Requirement
Show each line of the entries below in which the word "Steuerberater" appears.

Stored data entries

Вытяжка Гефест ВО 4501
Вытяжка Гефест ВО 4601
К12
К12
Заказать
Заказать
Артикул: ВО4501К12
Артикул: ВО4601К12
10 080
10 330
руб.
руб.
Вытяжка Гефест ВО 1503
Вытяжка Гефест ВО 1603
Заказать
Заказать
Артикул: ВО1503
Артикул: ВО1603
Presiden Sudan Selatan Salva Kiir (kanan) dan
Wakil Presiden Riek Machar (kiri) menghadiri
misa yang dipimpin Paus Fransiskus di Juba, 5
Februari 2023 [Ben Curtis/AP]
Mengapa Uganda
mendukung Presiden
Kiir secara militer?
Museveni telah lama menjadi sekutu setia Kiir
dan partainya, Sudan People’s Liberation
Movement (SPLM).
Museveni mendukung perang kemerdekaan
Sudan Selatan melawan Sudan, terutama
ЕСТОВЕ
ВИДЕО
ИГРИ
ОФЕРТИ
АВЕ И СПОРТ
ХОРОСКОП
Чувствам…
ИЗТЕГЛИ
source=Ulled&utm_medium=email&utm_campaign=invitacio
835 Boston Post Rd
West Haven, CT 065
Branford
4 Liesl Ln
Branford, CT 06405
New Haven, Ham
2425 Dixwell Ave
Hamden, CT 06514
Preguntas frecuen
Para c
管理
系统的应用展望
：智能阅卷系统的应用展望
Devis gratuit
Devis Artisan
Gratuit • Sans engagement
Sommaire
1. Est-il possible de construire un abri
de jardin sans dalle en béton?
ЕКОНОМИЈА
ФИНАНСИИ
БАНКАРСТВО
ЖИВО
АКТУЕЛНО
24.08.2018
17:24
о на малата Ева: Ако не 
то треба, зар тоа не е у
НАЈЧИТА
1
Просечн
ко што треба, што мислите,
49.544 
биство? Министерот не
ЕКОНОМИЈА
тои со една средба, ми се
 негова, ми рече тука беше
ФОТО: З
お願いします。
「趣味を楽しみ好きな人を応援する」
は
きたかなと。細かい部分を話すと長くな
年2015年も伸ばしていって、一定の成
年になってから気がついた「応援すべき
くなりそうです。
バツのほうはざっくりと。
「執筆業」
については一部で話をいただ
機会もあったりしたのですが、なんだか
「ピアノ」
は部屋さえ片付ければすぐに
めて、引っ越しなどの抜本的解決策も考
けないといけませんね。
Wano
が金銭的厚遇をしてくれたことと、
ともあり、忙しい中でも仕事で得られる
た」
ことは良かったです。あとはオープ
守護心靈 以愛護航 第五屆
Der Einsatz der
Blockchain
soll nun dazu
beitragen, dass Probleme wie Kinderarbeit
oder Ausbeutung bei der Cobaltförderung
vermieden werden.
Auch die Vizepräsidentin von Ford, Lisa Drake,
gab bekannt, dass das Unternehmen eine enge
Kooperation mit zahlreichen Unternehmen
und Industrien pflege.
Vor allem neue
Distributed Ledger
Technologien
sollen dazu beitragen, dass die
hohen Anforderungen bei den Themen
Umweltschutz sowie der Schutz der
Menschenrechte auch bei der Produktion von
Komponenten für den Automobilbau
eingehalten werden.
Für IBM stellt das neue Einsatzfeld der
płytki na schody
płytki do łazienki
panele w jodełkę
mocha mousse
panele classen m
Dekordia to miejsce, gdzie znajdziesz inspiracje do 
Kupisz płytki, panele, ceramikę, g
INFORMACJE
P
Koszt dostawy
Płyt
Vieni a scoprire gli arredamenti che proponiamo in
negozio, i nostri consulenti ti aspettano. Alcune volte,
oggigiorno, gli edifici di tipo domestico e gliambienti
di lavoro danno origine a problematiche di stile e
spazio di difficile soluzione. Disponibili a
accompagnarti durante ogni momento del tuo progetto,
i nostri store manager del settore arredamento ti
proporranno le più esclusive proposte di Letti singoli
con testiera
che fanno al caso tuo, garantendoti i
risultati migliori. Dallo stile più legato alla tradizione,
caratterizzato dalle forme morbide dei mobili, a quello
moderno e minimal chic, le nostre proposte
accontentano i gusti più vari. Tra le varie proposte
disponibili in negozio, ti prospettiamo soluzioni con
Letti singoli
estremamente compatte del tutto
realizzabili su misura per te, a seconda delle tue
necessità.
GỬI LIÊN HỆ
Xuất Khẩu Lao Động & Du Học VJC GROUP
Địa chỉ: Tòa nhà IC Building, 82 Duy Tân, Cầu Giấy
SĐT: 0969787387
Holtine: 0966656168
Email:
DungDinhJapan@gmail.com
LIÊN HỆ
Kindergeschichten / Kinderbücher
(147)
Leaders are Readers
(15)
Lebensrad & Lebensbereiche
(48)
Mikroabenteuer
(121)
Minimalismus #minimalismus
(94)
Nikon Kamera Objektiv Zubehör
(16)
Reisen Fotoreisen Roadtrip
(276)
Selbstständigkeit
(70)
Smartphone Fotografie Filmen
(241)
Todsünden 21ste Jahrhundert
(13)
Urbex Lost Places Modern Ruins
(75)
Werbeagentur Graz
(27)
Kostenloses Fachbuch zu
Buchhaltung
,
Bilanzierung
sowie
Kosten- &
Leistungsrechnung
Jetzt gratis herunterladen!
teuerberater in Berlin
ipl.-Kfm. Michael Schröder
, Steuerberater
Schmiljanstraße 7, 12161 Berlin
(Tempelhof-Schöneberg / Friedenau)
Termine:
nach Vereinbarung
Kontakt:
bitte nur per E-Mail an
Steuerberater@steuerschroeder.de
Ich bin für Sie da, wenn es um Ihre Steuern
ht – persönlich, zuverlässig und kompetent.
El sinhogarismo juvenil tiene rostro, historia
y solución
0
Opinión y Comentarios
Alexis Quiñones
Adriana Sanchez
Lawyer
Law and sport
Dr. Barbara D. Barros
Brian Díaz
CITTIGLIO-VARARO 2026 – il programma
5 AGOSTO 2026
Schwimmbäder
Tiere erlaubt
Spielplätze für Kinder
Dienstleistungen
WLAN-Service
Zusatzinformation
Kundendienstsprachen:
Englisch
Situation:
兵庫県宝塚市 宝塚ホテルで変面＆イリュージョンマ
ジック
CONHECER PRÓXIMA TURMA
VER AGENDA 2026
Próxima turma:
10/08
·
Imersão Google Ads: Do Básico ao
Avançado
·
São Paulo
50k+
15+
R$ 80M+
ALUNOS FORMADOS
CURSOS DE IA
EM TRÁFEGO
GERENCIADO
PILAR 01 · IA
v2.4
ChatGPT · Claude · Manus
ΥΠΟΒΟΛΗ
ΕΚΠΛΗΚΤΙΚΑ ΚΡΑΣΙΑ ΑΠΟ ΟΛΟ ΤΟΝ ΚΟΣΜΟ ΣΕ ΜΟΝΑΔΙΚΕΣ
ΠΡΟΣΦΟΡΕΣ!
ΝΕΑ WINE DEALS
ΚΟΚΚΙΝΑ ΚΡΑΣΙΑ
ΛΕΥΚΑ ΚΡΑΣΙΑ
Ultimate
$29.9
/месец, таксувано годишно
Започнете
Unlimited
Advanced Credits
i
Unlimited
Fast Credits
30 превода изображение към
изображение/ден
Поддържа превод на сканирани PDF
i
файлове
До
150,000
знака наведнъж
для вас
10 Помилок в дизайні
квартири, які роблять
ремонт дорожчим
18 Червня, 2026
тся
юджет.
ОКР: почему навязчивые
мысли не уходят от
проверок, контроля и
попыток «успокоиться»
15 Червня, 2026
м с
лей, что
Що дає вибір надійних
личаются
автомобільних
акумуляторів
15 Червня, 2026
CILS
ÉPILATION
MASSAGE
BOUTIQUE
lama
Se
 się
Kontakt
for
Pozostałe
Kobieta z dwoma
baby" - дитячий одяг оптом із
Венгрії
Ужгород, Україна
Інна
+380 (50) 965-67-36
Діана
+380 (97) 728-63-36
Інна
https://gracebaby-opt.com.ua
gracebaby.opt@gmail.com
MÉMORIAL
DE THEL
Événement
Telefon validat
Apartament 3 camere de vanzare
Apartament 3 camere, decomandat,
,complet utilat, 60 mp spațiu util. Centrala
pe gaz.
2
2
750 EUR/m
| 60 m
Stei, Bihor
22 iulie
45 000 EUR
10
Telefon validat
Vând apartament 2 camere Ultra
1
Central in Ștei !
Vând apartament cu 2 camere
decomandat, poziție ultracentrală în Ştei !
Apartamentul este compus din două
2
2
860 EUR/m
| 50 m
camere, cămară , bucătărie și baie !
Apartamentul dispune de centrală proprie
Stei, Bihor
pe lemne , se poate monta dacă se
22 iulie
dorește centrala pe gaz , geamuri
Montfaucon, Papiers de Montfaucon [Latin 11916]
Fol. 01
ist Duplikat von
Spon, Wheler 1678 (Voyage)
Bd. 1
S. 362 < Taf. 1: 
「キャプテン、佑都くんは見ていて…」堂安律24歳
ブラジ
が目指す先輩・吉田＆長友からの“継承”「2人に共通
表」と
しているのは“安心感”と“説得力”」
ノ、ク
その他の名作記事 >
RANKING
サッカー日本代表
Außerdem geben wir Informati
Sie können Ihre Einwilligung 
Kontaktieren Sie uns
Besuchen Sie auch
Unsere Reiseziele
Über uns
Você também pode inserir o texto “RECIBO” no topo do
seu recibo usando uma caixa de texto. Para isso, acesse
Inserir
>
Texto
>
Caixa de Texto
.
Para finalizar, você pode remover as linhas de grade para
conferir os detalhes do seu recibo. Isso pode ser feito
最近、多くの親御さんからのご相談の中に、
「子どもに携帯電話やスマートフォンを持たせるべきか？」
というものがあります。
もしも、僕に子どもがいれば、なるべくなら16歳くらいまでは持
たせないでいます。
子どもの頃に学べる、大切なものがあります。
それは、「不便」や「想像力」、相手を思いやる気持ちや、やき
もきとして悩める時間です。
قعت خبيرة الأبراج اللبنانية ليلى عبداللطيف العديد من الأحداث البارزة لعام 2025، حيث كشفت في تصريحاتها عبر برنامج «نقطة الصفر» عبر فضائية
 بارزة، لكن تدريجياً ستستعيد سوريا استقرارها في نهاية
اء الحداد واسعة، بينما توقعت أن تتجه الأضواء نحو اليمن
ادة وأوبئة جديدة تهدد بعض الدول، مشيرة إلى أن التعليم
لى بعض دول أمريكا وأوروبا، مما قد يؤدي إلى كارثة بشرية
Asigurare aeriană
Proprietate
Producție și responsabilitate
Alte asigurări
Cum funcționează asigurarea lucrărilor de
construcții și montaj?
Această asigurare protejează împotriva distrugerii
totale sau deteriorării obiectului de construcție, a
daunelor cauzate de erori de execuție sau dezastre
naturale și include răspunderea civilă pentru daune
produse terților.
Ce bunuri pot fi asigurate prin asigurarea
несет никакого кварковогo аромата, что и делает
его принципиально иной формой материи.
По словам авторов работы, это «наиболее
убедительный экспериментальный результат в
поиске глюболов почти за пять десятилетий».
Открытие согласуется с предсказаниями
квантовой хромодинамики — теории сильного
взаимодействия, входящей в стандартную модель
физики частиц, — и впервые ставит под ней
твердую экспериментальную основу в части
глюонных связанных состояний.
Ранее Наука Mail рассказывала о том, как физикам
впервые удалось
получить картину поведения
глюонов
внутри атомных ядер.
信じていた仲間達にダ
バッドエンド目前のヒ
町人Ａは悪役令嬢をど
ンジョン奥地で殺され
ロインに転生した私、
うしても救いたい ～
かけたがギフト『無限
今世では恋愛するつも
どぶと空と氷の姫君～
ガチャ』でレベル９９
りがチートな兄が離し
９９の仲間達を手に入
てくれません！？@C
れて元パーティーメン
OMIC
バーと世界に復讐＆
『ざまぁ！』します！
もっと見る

Solved problem
, Steuerberater
Steuerberater@steuerschroeder.de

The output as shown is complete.